[Required action] Whenever the word "jela" shows up in a line of the data, copy that line.
** Opening Record excerpts block **
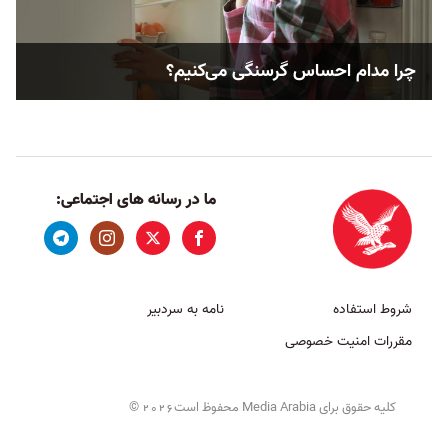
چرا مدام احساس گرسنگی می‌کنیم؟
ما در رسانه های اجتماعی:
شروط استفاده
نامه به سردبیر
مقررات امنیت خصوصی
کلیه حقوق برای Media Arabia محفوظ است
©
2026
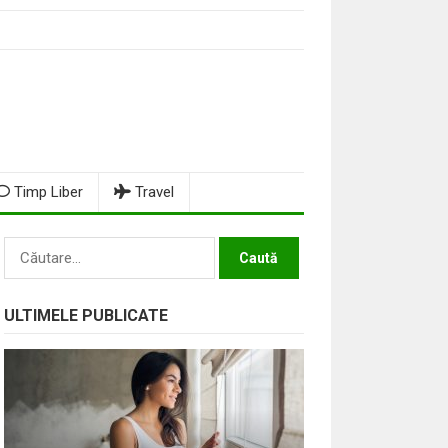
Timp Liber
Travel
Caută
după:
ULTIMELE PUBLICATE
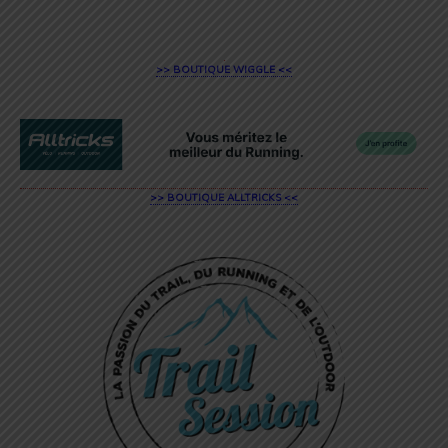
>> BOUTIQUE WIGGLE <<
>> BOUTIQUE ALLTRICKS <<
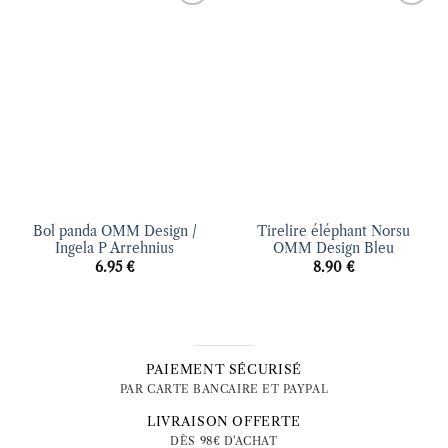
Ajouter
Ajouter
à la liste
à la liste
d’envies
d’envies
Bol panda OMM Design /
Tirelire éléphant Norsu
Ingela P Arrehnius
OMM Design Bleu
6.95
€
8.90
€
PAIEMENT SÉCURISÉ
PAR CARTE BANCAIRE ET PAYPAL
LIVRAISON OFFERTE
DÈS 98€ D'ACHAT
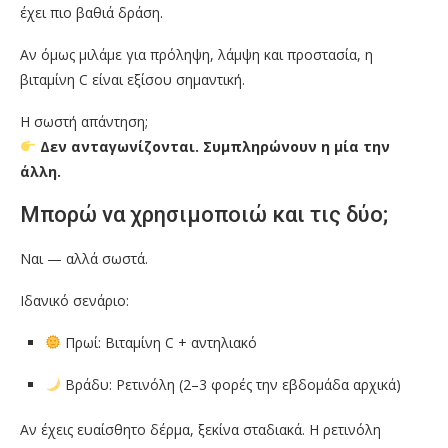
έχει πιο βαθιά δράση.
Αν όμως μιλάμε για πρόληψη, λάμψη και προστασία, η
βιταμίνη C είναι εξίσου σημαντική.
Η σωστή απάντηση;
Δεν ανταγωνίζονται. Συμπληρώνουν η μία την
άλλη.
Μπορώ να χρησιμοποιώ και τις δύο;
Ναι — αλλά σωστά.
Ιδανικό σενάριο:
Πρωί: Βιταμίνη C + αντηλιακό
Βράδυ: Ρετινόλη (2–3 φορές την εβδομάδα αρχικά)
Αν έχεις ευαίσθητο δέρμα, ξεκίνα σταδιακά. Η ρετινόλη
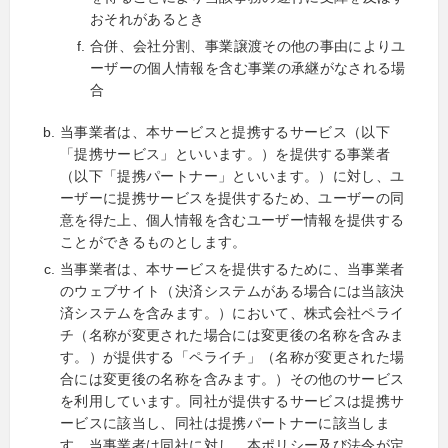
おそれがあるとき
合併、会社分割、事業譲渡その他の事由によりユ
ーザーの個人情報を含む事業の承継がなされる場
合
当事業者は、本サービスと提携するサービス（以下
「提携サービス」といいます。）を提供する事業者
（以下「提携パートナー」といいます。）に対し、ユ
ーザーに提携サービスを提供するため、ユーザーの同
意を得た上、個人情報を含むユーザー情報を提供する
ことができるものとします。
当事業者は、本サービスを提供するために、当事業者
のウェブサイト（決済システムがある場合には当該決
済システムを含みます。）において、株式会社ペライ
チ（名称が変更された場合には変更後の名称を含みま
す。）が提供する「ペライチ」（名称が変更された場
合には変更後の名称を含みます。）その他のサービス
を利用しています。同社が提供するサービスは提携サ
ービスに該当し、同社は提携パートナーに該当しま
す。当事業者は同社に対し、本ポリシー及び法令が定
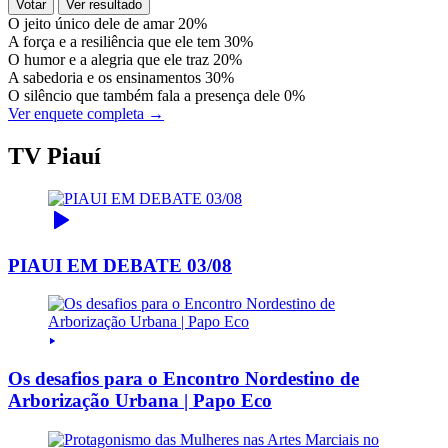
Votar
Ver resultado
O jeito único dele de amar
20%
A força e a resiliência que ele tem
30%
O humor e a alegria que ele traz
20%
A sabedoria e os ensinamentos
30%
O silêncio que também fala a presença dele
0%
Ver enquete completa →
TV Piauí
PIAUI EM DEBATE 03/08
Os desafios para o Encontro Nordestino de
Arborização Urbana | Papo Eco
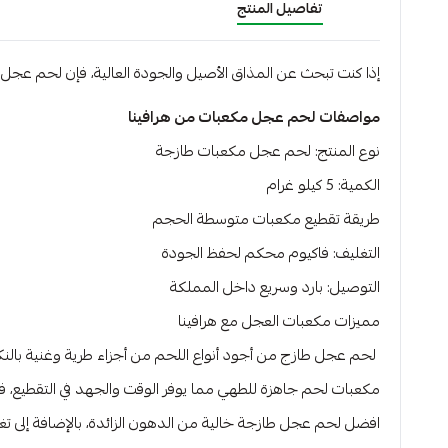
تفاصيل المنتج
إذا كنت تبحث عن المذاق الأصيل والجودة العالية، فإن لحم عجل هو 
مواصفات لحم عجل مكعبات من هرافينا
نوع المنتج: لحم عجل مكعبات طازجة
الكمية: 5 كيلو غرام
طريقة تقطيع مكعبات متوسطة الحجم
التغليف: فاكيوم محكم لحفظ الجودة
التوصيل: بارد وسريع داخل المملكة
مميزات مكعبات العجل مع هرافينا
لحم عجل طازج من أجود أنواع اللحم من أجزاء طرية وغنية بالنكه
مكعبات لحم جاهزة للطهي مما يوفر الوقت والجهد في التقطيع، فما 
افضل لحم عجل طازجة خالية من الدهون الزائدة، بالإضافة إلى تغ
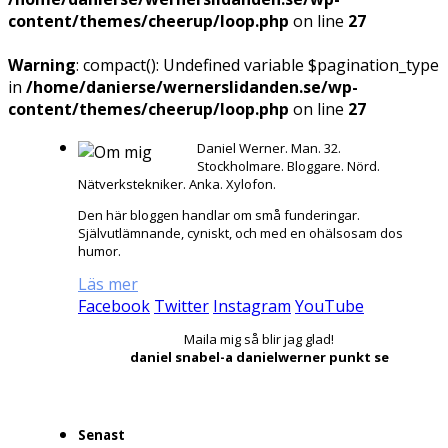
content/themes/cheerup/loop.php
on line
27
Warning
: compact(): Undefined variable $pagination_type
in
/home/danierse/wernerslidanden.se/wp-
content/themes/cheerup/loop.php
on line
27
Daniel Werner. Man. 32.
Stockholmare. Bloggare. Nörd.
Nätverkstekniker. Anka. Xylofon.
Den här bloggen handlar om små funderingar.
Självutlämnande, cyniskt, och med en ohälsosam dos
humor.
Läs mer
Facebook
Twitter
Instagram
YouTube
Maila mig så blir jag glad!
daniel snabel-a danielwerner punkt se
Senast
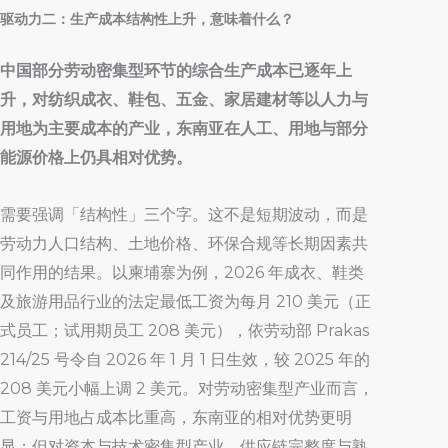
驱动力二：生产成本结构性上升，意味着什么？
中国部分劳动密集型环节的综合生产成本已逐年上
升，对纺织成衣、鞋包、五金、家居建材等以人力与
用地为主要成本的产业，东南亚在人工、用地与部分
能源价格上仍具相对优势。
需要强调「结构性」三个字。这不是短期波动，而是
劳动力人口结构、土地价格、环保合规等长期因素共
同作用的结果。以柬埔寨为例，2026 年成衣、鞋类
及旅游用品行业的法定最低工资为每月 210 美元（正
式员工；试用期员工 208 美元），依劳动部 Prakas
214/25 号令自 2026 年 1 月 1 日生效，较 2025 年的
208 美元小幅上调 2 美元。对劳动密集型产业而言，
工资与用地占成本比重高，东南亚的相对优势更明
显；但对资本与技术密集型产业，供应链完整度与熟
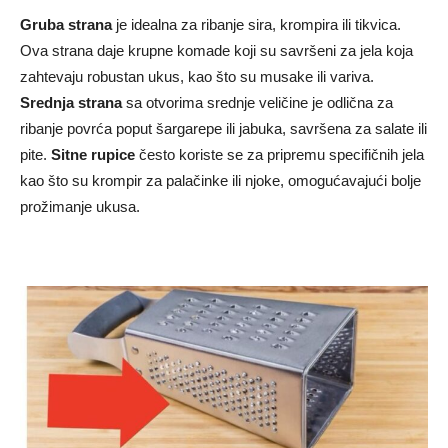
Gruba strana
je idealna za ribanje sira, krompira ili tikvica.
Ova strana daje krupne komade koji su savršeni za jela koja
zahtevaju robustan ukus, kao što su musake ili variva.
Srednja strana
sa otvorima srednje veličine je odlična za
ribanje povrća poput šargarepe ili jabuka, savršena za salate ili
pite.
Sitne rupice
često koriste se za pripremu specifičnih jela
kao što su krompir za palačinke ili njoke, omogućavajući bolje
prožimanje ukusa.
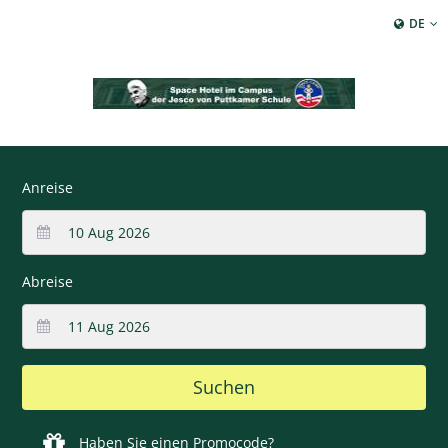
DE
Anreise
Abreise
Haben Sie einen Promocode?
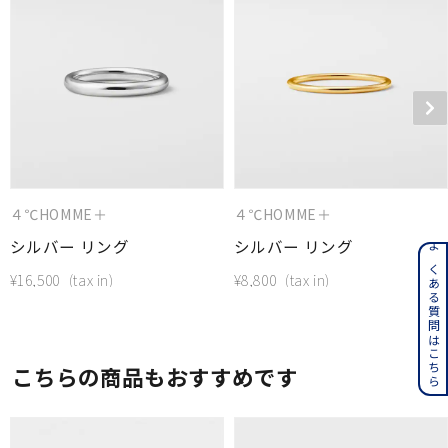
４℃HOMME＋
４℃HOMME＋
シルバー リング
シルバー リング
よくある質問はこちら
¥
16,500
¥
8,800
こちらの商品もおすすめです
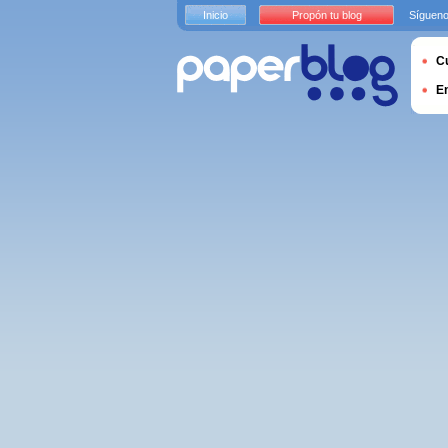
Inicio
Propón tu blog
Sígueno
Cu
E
** Closing Record excerpts block **
[Exercise solution]
Ova strana daje krupne komade koji su savršeni za jela koja
često koriste se za pripremu specifičnih jela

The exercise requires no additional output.